WHAT TO DO
Look through the records below for the line with "Los ronquidos pueden ser por problemas con la". Return that line and each one after it up to and including the line with "Recomendaciones para que tu perro no ronque", exactly.

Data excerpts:
»»
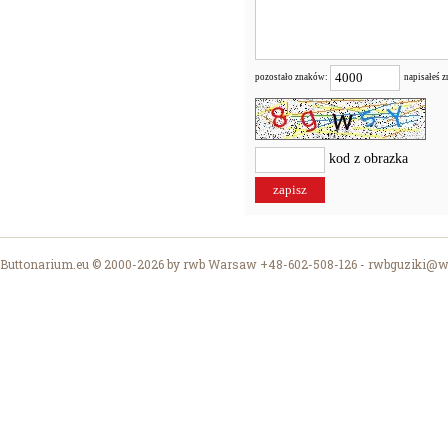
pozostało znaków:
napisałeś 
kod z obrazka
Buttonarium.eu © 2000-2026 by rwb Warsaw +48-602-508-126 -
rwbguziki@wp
««
»»
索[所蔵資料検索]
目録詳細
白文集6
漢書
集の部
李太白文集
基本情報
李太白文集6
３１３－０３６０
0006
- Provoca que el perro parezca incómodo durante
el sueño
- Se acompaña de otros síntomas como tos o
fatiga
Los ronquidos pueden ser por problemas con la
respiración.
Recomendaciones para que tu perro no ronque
««
EXPECTED ANSWER
Los ronquidos pueden ser por problemas con la
respiración.
Recomendaciones para que tu perro no ronque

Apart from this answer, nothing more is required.